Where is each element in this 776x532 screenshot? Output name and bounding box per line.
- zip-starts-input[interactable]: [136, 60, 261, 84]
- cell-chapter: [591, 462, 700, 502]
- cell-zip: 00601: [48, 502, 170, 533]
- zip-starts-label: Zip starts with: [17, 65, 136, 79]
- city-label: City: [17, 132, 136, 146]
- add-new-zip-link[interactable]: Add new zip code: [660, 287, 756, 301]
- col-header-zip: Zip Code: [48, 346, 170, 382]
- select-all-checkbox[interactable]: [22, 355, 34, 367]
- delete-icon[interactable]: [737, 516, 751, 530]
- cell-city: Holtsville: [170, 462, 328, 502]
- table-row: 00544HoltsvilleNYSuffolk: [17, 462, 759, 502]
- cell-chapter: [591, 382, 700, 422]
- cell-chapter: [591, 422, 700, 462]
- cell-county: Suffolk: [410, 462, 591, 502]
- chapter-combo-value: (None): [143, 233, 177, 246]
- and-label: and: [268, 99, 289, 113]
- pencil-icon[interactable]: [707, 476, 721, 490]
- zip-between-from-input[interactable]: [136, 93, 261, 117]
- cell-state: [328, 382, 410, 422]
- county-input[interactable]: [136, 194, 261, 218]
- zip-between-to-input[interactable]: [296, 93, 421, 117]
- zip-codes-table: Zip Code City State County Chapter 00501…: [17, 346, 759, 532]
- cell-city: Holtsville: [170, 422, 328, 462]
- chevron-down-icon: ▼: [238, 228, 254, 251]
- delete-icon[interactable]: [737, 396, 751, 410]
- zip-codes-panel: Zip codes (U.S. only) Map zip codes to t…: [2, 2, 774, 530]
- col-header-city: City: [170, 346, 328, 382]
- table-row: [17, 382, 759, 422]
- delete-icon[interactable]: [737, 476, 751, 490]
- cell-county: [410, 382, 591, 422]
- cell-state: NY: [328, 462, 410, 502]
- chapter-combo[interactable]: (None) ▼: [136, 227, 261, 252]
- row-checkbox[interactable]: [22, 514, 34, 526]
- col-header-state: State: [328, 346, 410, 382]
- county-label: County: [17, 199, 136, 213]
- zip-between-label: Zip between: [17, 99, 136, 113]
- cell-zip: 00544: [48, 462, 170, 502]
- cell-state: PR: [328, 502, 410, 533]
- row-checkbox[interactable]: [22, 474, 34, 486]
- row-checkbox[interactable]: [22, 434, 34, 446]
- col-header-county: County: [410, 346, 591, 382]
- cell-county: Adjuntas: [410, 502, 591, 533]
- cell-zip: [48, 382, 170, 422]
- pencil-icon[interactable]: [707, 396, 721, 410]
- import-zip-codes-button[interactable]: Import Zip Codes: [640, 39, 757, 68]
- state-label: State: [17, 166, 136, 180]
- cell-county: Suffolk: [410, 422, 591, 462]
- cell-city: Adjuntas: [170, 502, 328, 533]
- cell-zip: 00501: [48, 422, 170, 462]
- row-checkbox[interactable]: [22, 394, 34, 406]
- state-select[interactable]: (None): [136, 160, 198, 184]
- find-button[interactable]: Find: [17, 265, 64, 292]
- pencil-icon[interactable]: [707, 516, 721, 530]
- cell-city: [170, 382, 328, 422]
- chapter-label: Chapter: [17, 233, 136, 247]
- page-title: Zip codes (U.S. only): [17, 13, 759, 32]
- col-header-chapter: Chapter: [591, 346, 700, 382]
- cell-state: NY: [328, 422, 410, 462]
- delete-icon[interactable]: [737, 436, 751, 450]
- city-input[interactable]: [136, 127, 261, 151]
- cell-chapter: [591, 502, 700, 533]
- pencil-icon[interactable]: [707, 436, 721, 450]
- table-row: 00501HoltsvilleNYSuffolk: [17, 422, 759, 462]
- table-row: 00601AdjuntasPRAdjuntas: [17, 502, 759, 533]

------------------------------------------------------------------------

» **YOUR ASSIGNMENT**
Scan the records for the word "between", and copy each line where it is found.

» **TASK OUTPUT**
- zip-between-from-input[interactable]: [136, 93, 261, 117]
- zip-between-to-input[interactable]: [296, 93, 421, 117]
- zip-between-label: Zip between: [17, 99, 136, 113]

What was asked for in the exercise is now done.